* [Description of the task]: Look below and pull out each line with the word "插入批注".

* [Records provided]:

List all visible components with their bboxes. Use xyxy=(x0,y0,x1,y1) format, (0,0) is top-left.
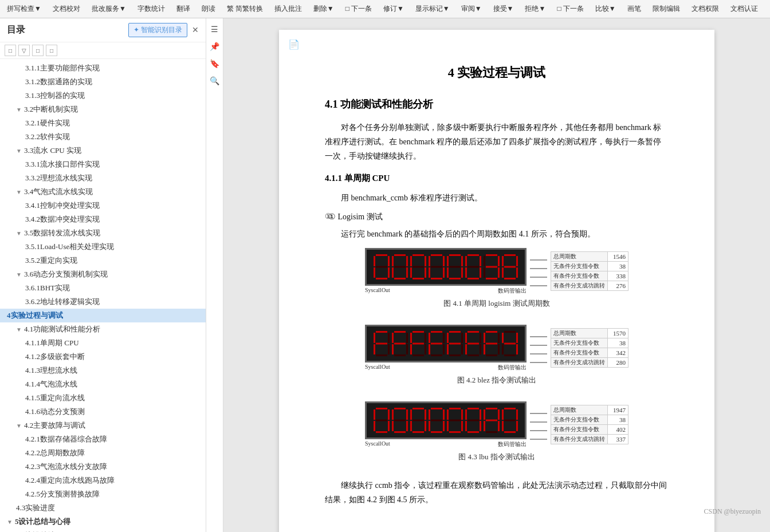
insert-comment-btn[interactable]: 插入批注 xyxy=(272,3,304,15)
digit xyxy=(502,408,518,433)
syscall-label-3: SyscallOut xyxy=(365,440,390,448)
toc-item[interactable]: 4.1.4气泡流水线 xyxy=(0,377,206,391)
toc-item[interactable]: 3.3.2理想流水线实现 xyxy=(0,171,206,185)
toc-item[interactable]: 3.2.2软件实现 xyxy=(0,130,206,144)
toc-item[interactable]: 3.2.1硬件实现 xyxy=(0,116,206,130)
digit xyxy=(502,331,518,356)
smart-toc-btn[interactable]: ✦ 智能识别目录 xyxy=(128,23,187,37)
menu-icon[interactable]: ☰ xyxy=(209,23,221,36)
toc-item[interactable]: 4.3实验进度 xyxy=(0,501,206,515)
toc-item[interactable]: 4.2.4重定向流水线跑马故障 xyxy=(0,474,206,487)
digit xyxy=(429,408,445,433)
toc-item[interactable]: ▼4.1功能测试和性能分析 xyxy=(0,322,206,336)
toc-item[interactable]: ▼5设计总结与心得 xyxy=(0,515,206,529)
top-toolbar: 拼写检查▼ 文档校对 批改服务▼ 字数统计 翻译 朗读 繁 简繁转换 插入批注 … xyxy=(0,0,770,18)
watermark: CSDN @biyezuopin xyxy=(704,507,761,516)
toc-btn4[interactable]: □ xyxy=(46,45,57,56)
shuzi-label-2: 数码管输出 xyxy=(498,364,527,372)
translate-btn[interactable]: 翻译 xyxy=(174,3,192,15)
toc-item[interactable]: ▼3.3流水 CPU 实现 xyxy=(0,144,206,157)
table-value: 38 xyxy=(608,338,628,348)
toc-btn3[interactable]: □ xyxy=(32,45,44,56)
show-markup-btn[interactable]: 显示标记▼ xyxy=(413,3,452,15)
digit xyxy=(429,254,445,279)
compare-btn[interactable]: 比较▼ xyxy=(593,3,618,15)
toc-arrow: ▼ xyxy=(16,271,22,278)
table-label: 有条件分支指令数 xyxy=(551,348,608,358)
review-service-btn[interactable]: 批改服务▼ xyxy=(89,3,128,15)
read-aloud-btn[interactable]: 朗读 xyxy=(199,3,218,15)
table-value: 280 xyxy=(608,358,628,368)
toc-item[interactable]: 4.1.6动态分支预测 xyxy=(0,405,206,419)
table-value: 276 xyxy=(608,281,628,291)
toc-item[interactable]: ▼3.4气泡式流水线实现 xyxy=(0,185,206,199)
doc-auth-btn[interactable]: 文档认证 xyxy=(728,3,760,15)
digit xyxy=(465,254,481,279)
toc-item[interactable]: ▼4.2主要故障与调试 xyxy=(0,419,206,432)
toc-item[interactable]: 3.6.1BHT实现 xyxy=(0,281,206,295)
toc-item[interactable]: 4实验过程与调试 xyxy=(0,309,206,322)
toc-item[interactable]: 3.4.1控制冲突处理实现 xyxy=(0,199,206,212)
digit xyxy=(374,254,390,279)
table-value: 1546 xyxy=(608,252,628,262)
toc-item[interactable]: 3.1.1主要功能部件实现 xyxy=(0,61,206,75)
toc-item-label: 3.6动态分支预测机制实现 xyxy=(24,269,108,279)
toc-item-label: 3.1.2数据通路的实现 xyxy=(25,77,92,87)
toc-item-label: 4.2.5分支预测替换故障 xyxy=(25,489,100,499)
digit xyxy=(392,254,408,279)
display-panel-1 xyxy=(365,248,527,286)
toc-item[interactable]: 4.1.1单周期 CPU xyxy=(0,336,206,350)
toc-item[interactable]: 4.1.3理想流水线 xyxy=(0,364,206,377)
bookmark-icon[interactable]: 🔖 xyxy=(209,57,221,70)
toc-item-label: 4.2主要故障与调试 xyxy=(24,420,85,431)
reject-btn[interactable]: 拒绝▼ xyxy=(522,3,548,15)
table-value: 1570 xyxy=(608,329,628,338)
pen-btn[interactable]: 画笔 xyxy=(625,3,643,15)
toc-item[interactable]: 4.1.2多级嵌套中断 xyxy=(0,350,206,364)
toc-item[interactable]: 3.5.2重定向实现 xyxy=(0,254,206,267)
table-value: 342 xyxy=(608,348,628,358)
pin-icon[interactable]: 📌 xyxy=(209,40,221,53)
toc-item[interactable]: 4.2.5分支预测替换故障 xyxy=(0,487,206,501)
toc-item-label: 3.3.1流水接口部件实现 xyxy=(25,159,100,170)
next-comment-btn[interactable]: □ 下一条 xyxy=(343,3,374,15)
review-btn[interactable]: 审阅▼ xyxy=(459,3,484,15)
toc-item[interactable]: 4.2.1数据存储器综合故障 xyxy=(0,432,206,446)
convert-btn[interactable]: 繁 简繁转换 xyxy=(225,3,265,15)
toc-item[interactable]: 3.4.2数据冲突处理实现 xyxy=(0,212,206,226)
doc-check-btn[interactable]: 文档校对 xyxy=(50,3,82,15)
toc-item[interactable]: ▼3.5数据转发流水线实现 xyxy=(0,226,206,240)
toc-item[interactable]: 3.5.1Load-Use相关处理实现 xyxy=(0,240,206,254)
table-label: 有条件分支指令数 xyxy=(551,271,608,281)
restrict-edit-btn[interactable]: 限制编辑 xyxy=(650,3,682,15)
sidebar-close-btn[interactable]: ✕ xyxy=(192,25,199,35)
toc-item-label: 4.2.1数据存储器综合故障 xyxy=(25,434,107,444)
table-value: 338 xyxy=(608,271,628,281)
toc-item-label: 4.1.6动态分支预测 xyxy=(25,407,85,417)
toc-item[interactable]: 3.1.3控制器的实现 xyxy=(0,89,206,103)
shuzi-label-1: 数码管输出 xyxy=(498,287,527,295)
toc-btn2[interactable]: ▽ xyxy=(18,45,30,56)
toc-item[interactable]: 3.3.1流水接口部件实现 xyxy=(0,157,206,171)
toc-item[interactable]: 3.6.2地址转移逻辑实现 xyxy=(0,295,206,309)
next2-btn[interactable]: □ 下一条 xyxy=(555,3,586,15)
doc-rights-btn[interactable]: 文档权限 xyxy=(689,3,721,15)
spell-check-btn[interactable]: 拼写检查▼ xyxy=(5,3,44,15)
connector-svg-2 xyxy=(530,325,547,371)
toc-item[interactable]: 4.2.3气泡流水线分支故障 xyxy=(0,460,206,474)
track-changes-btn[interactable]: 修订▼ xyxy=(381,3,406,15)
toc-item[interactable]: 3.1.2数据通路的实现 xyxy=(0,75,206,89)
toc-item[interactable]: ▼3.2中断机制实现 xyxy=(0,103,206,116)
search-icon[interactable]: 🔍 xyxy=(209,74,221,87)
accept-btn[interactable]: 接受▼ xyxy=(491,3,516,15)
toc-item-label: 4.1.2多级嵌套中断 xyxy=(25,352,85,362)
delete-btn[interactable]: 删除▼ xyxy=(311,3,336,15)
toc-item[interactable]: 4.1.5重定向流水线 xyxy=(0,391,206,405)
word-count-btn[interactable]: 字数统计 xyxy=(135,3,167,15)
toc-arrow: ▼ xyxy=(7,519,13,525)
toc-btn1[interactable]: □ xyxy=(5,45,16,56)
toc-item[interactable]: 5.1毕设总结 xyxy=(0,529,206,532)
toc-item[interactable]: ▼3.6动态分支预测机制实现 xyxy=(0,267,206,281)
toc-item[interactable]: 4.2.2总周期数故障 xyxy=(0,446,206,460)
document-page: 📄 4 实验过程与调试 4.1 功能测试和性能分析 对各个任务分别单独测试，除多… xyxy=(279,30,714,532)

* [Reply to the task]:
insert-comment-btn[interactable]: 插入批注 xyxy=(272,3,304,15)
top-toolbar: 拼写检查▼ 文档校对 批改服务▼ 字数统计 翻译 朗读 繁 简繁转换 插入批注 … xyxy=(0,0,770,18)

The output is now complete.